- _Supplied material_
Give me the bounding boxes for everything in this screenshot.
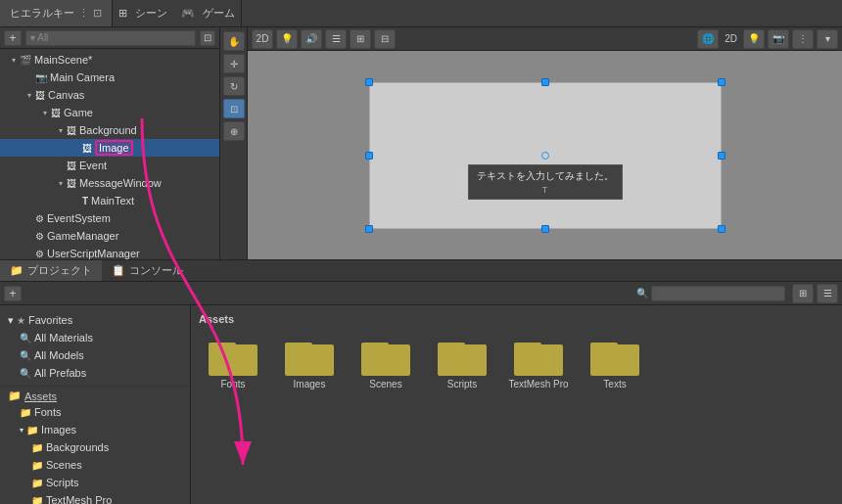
canvas-label: Canvas — [48, 89, 84, 101]
proj-scenes-sub[interactable]: 📁 Scenes — [0, 456, 190, 474]
scripts-sub-label: Scripts — [46, 477, 79, 488]
tree-item-image[interactable]: ▸ 🖼 Image — [0, 139, 219, 157]
handle-bm[interactable] — [541, 225, 549, 233]
proj-textmesh-sub[interactable]: 📁 TextMesh Pro — [0, 491, 190, 504]
handle-rm[interactable] — [718, 152, 725, 160]
tree-arrow-maintext: ▸ — [70, 195, 82, 206]
scene-2d-label: 2D — [722, 33, 740, 44]
proj-images[interactable]: ▾ 📁 Images — [0, 421, 190, 438]
all-models-icon: 🔍 — [20, 350, 31, 361]
tree-item-main-scene[interactable]: ▾ 🎬 MainScene* — [0, 51, 219, 69]
bottom-area: 📁 プロジェクト 📋 コンソール + 🔍 ⊞ ☰ ▾ ★ F — [0, 259, 842, 504]
scene-grid-btn[interactable]: ⊟ — [374, 29, 396, 49]
hierarchy-tab-icons: ⋮ ⊡ — [78, 7, 102, 20]
scene-more-btn[interactable]: ▾ — [817, 29, 838, 49]
hierarchy-tab[interactable]: ヒエラルキー ⋮ ⊡ — [0, 0, 113, 26]
scene-light-btn[interactable]: 💡 — [276, 29, 298, 49]
folder-item-scripts[interactable]: Scripts — [428, 333, 496, 393]
hierarchy-search[interactable]: ▾ All — [25, 30, 196, 46]
scene-dots-btn[interactable]: ⋮ — [792, 29, 814, 49]
folder-shape — [285, 337, 334, 376]
hierarchy-add-button[interactable]: + — [4, 30, 22, 46]
proj-fonts[interactable]: 📁 Fonts — [0, 403, 190, 421]
all-prefabs-icon: 🔍 — [20, 368, 31, 379]
userscript-icon: ⚙ — [35, 249, 44, 259]
folder-item-fonts[interactable]: Fonts — [199, 333, 267, 393]
tree-item-main-camera[interactable]: ▸ 📷 Main Camera — [0, 69, 219, 86]
project-search-input[interactable] — [651, 286, 785, 301]
handle-tr[interactable] — [718, 78, 725, 86]
main-scene-label: MainScene* — [34, 54, 92, 66]
tree-item-gamemanager[interactable]: ▸ ⚙ GameManager — [0, 227, 219, 245]
scene-snap-btn[interactable]: ⊞ — [350, 29, 371, 49]
fonts-folder-icon: 📁 — [20, 407, 31, 418]
console-tab[interactable]: 📋 コンソール — [102, 260, 193, 281]
game-tab-label[interactable]: ゲーム — [203, 6, 235, 21]
all-models-label: All Models — [34, 349, 84, 361]
proj-backgrounds[interactable]: 📁 Backgrounds — [0, 438, 190, 456]
move-tool[interactable]: ✛ — [223, 54, 245, 73]
folder-shape — [438, 337, 487, 376]
proj-all-materials[interactable]: 🔍 All Materials — [0, 329, 190, 346]
hierarchy-filter-btn[interactable]: ⊡ — [200, 30, 215, 46]
proj-all-prefabs[interactable]: 🔍 All Prefabs — [0, 364, 190, 382]
tree-arrow-us: ▸ — [23, 248, 35, 259]
scene-persp-btn[interactable]: 💡 — [743, 29, 765, 49]
hand-tool[interactable]: ✋ — [223, 31, 245, 51]
image-node-icon: 🖼 — [82, 143, 92, 154]
favorites-header[interactable]: ▾ ★ Favorites — [0, 311, 190, 329]
rotate-tool[interactable]: ↻ — [223, 76, 245, 96]
folder-item-textmesh-pro[interactable]: TextMesh Pro — [504, 333, 573, 393]
handle-bl[interactable] — [365, 225, 373, 233]
tree-item-background[interactable]: ▾ 🖼 Background — [0, 121, 219, 139]
handle-tm[interactable] — [541, 78, 549, 86]
tree-item-event[interactable]: ▸ 🖼 Event — [0, 157, 219, 174]
tree-item-eventsystem[interactable]: ▸ ⚙ EventSystem — [0, 209, 219, 227]
scene-gizmo-btn[interactable]: ☰ — [325, 29, 347, 49]
tree-arrow-gm: ▸ — [23, 230, 35, 242]
project-tab-icon: 📁 — [10, 264, 23, 277]
tree-arrow-es: ▸ — [23, 212, 35, 224]
message-box: テキストを入力してみました。 T — [468, 164, 623, 200]
handle-lm[interactable] — [365, 152, 373, 160]
assets-header[interactable]: 📁 Assets — [0, 386, 190, 403]
folder-item-scenes[interactable]: Scenes — [351, 333, 420, 393]
handle-br[interactable] — [718, 225, 725, 233]
assets-main-label: Assets — [199, 313, 834, 325]
scene-panel: 2D 💡 🔊 ☰ ⊞ ⊟ 🌐 2D 💡 📷 ⋮ ▾ — [248, 27, 842, 259]
proj-all-models[interactable]: 🔍 All Models — [0, 346, 190, 364]
textmesh-sub-icon: 📁 — [31, 495, 43, 505]
scene-cam-btn[interactable]: 📷 — [768, 29, 789, 49]
search-icon: 🔍 — [636, 288, 648, 298]
scene-audio-btn[interactable]: 🔊 — [301, 29, 322, 49]
transform-tool[interactable]: ⊕ — [223, 121, 245, 141]
tree-item-userscript[interactable]: ▸ ⚙ UserScriptManager — [0, 245, 219, 259]
gamemanager-icon: ⚙ — [35, 231, 44, 242]
tree-item-maintext[interactable]: ▸ T MainText — [0, 192, 219, 209]
scene-tab-label[interactable]: シーン — [135, 6, 167, 21]
project-add-button[interactable]: + — [4, 286, 22, 301]
folder-item-texts[interactable]: Texts — [581, 333, 649, 393]
proj-scripts-sub[interactable]: 📁 Scripts — [0, 474, 190, 491]
message-text: テキストを入力してみました。 — [477, 169, 614, 183]
view-columns-btn[interactable]: ⊞ — [792, 284, 814, 303]
folder-name: Scenes — [369, 379, 401, 389]
folder-shape — [514, 337, 563, 376]
message-icon: T — [542, 185, 548, 195]
handle-tl[interactable] — [365, 78, 373, 86]
tree-item-messagewindow[interactable]: ▾ 🖼 MessageWindow — [0, 174, 219, 192]
bottom-tabs: 📁 プロジェクト 📋 コンソール — [0, 260, 842, 282]
scene-globe-btn[interactable]: 🌐 — [697, 29, 719, 49]
background-icon: 🖼 — [67, 125, 76, 136]
textmesh-sub-label: TextMesh Pro — [46, 494, 112, 504]
folder-item-images[interactable]: Images — [275, 333, 344, 393]
scene-2d-btn[interactable]: 2D — [252, 29, 273, 49]
view-list-btn[interactable]: ☰ — [817, 284, 838, 303]
folder-name: Scripts — [447, 379, 478, 389]
rect-tool[interactable]: ⊡ — [223, 99, 245, 118]
tree-item-game[interactable]: ▾ 🖼 Game — [0, 104, 219, 121]
hierarchy-panel: + ▾ All ⊡ ▾ 🎬 MainScene* ▸ 📷 Main Camera — [0, 27, 220, 259]
project-tab[interactable]: 📁 プロジェクト — [0, 260, 102, 281]
tree-item-canvas[interactable]: ▾ 🖼 Canvas — [0, 86, 219, 104]
userscript-label: UserScriptManager — [47, 248, 140, 259]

- _Task to carry out_
Copy out the whole listing exactly, and don't carry over any pictures.

- _The answer_
Give me the bounding boxes for everything in this screenshot.
canvas-label: Canvas — [48, 89, 84, 101]
proj-scenes-sub[interactable]: 📁 Scenes — [0, 456, 190, 474]
scripts-sub-label: Scripts — [46, 477, 79, 488]
tree-item-image[interactable]: ▸ 🖼 Image — [0, 139, 219, 157]
handle-bm[interactable] — [541, 225, 549, 233]
proj-textmesh-sub[interactable]: 📁 TextMesh Pro — [0, 491, 190, 504]
handle-rm[interactable] — [718, 152, 725, 160]
tree-arrow-maintext: ▸ — [70, 195, 82, 206]
scene-2d-label: 2D — [722, 33, 740, 44]
proj-images[interactable]: ▾ 📁 Images — [0, 421, 190, 438]
all-models-icon: 🔍 — [20, 350, 31, 361]
tree-item-main-scene[interactable]: ▾ 🎬 MainScene* — [0, 51, 219, 69]
bottom-area: 📁 プロジェクト 📋 コンソール + 🔍 ⊞ ☰ ▾ ★ F — [0, 259, 842, 504]
scene-grid-btn[interactable]: ⊟ — [374, 29, 396, 49]
hierarchy-tab-icons: ⋮ ⊡ — [78, 7, 102, 20]
scene-more-btn[interactable]: ▾ — [817, 29, 838, 49]
hierarchy-tab[interactable]: ヒエラルキー ⋮ ⊡ — [0, 0, 113, 26]
scene-light-btn[interactable]: 💡 — [276, 29, 298, 49]
folder-item-scripts[interactable]: Scripts — [428, 333, 496, 393]
hierarchy-search[interactable]: ▾ All — [25, 30, 196, 46]
scene-dots-btn[interactable]: ⋮ — [792, 29, 814, 49]
folder-shape — [285, 337, 334, 376]
hierarchy-add-button[interactable]: + — [4, 30, 22, 46]
proj-fonts[interactable]: 📁 Fonts — [0, 403, 190, 421]
all-prefabs-icon: 🔍 — [20, 368, 31, 379]
userscript-icon: ⚙ — [35, 249, 44, 259]
folder-item-fonts[interactable]: Fonts — [199, 333, 267, 393]
tree-item-main-camera[interactable]: ▸ 📷 Main Camera — [0, 69, 219, 86]
project-search-input[interactable] — [651, 286, 785, 301]
handle-tr[interactable] — [718, 78, 725, 86]
main-scene-label: MainScene* — [34, 54, 92, 66]
tree-item-gamemanager[interactable]: ▸ ⚙ GameManager — [0, 227, 219, 245]
scene-snap-btn[interactable]: ⊞ — [350, 29, 371, 49]
fonts-folder-icon: 📁 — [20, 407, 31, 418]
console-tab[interactable]: 📋 コンソール — [102, 260, 193, 281]
game-tab-label[interactable]: ゲーム — [203, 6, 235, 21]
all-models-label: All Models — [34, 349, 84, 361]
proj-backgrounds[interactable]: 📁 Backgrounds — [0, 438, 190, 456]
move-tool[interactable]: ✛ — [223, 54, 245, 73]
folder-shape — [438, 337, 487, 376]
proj-all-materials[interactable]: 🔍 All Materials — [0, 329, 190, 346]
hierarchy-filter-btn[interactable]: ⊡ — [200, 30, 215, 46]
proj-all-prefabs[interactable]: 🔍 All Prefabs — [0, 364, 190, 382]
tree-arrow-us: ▸ — [23, 248, 35, 259]
scene-persp-btn[interactable]: 💡 — [743, 29, 765, 49]
hand-tool[interactable]: ✋ — [223, 31, 245, 51]
image-node-icon: 🖼 — [82, 143, 92, 154]
favorites-header[interactable]: ▾ ★ Favorites — [0, 311, 190, 329]
rotate-tool[interactable]: ↻ — [223, 76, 245, 96]
folder-item-textmesh-pro[interactable]: TextMesh Pro — [504, 333, 573, 393]
handle-bl[interactable] — [365, 225, 373, 233]
tree-item-background[interactable]: ▾ 🖼 Background — [0, 121, 219, 139]
handle-tm[interactable] — [541, 78, 549, 86]
tree-item-event[interactable]: ▸ 🖼 Event — [0, 157, 219, 174]
tree-item-eventsystem[interactable]: ▸ ⚙ EventSystem — [0, 209, 219, 227]
scene-gizmo-btn[interactable]: ☰ — [325, 29, 347, 49]
tree-arrow-gm: ▸ — [23, 230, 35, 242]
project-tab-icon: 📁 — [10, 264, 23, 277]
tree-arrow-es: ▸ — [23, 212, 35, 224]
message-box: テキストを入力してみました。 T — [468, 164, 623, 200]
handle-lm[interactable] — [365, 152, 373, 160]
assets-header[interactable]: 📁 Assets — [0, 386, 190, 403]
folder-item-scenes[interactable]: Scenes — [351, 333, 420, 393]
handle-br[interactable] — [718, 225, 725, 233]
assets-main-label: Assets — [199, 313, 834, 325]
scene-panel: 2D 💡 🔊 ☰ ⊞ ⊟ 🌐 2D 💡 📷 ⋮ ▾ — [248, 27, 842, 259]
proj-all-models[interactable]: 🔍 All Models — [0, 346, 190, 364]
textmesh-sub-icon: 📁 — [31, 495, 43, 505]
scene-cam-btn[interactable]: 📷 — [768, 29, 789, 49]
search-icon: 🔍 — [636, 288, 648, 298]
scene-audio-btn[interactable]: 🔊 — [301, 29, 322, 49]
transform-tool[interactable]: ⊕ — [223, 121, 245, 141]
tree-item-userscript[interactable]: ▸ ⚙ UserScriptManager — [0, 245, 219, 259]
gamemanager-icon: ⚙ — [35, 231, 44, 242]
tree-item-maintext[interactable]: ▸ T MainText — [0, 192, 219, 209]
scene-tab-label[interactable]: シーン — [135, 6, 167, 21]
project-add-button[interactable]: + — [4, 286, 22, 301]
folder-item-texts[interactable]: Texts — [581, 333, 649, 393]
proj-scripts-sub[interactable]: 📁 Scripts — [0, 474, 190, 491]
message-text: テキストを入力してみました。 — [477, 169, 614, 183]
view-columns-btn[interactable]: ⊞ — [792, 284, 814, 303]
folder-name: Scenes — [369, 379, 401, 389]
folder-shape — [514, 337, 563, 376]
message-icon: T — [542, 185, 548, 195]
handle-tl[interactable] — [365, 78, 373, 86]
tree-item-messagewindow[interactable]: ▾ 🖼 MessageWindow — [0, 174, 219, 192]
bottom-tabs: 📁 プロジェクト 📋 コンソール — [0, 260, 842, 282]
scene-globe-btn[interactable]: 🌐 — [697, 29, 719, 49]
background-icon: 🖼 — [67, 125, 76, 136]
textmesh-sub-label: TextMesh Pro — [46, 494, 112, 504]
folder-item-images[interactable]: Images — [275, 333, 344, 393]
scene-2d-btn[interactable]: 2D — [252, 29, 273, 49]
view-list-btn[interactable]: ☰ — [817, 284, 838, 303]
folder-name: Scripts — [447, 379, 478, 389]
rect-tool[interactable]: ⊡ — [223, 99, 245, 118]
tree-item-game[interactable]: ▾ 🖼 Game — [0, 104, 219, 121]
hierarchy-panel: + ▾ All ⊡ ▾ 🎬 MainScene* ▸ 📷 Main Camera — [0, 27, 220, 259]
project-tab[interactable]: 📁 プロジェクト — [0, 260, 102, 281]
tree-item-canvas[interactable]: ▾ 🖼 Canvas — [0, 86, 219, 104]
userscript-label: UserScriptManager — [47, 248, 140, 259]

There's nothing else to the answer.